Seven hundred forty-seven patients in different phases of Ph-positive CML who were treated with imatinib from 1999 until the time of last follow-up were evaluated. Among them, 187 patients had newly diagnosed, early chronic phase CML; 351 patients had chronic phase CML after interferon α (IFN) failure; 133 patients had accelerated phase CML; and 76 patients had blastic phase CML. The imatinib daily dose varied from 400 mg to 800 mg orally, according to the protocol design. Patients were categorized into a group of older patients (age 60 years or older) or younger patients (age younger than 60 years). Their characteristics, responses to therapy, and survival were compared by univariate and multivariate analyses.

RESULTS

One hundred eighty-seven patients had newly diagnosed CML, and 49 patients (26%) were in the older age group. Older patients had similar cytogenetic response rates and survival compared with younger patients. Among 351 patients with late chronic phase CML after IFN failure, 120 patients (34%) were in the older age group. Although the older patients had a lower incidence of achievement of complete cytogenetic response (Ph, 0%) by univariate analysis (56% vs. 44%; P = 0.05), age was not found to be an independent poor prognostic factor in the multivariate analysis. Similarly, older age was not an adverse poor prognostic factor for survival. Forty-two of 133 patients (32%) with accelerated phase CML were older. The incidence of any cytogenetic response was lower in older patients (53% vs. 33%; P = 0.04), but age was not significant in the multivariate analysis. Older patients also had a trend toward worse survival (P = 0.09) that was not significant in the multivariate analysis. Twenty-eight of 76 patients (37%) evaluated in blastic phase were older. Older age was not a significant prognostic factor either for achieving response or for survival.

CONCLUSIONS

With imatinib therapy, older age appears to have lost much of its prognostic relevance. This suggests that the previous poor prognosis observed with older age was related to treatment-associated factors (e.g., toxicity with allogeneic transplantation or with IFN therapy) rather than to an intrinsic, different disease biology of CML in older patients.
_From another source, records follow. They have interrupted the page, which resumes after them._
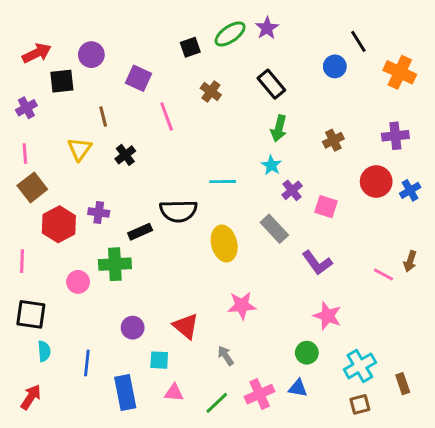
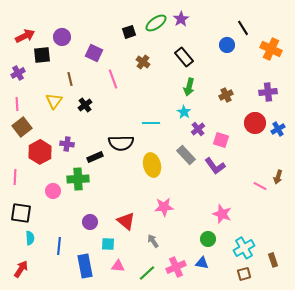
purple L-shape: (317, 263) -> (215, 166), moved

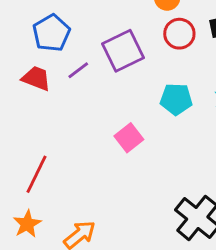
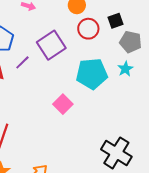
cyan pentagon: (176, 99) -> (92, 74), size x1.4

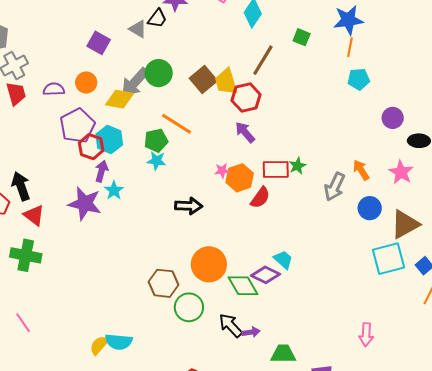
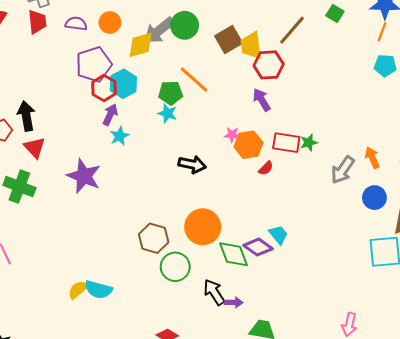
yellow diamond: (119, 99) -> (141, 45), turned -36
red semicircle: (260, 198) -> (266, 168), size x0.7
purple star: (85, 204) -> (84, 176), moved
Cancer 2003;98:1105–13. © 2003 American Cancer Society.

DOI 10.1002/cncr.11629

Older age has been a consistent poor prognostic factor in patients with Philadelphia (Ph) chromosome-positive chronic myelogenous leukemia (CML) and has been incorporated into most multivariate-derived prognostic models.1–5 The poor prognostic effect of old age has been persistent across different therapies, including busulfan, hydroxyurea, interferon-α (IFN), and allogeneic stem cell transplantation (SCT), although the reasons for its prognostic effect may differ. With allogeneic SCT, for example, a poor prognosis with older age may be due primarily to transplantation-related mortality, which is significantly higher in older patients regardless of the underlying disease.6–8 Older patients have significantly worse side effects with IFN therapy; thus, their poor prognosis may be due at least in part to poor treatment tolerance and inadequate treatment delivery.9 It is noteworthy that the median age in the IFN studies was 45–50 years,10–12 significantly younger than the median age of 55 years in the imatinib mesylate studies (Gleevec; imatinib; STI571 [Novartis, East Hanover, NJ]),13–20 or the median age of 67 years in the Surveillance, Epidemiology, and End Results Program data.21 Thus, the prognostic effect of older age in these studies may not reflect a universal effect in the CML population. Older patients tolerate hydroxyurea and busulfan as well as younger patients. Therefore, their poorer prognosis may be attributed to several factors: lack of adjustment of survival data for disease specific mortality; a different biology of CML in older patients (that may be reflected in a higher incidence of other poor prognostic features, e.g., more aggressive disease); a delayed diagnosis in older patients who may then present with more morbidity and tumor burden; comorbid, age-related conditions; or poorer compliance or less frequent follow-up or medical attention provided to older patients, which may compromise their care delivery.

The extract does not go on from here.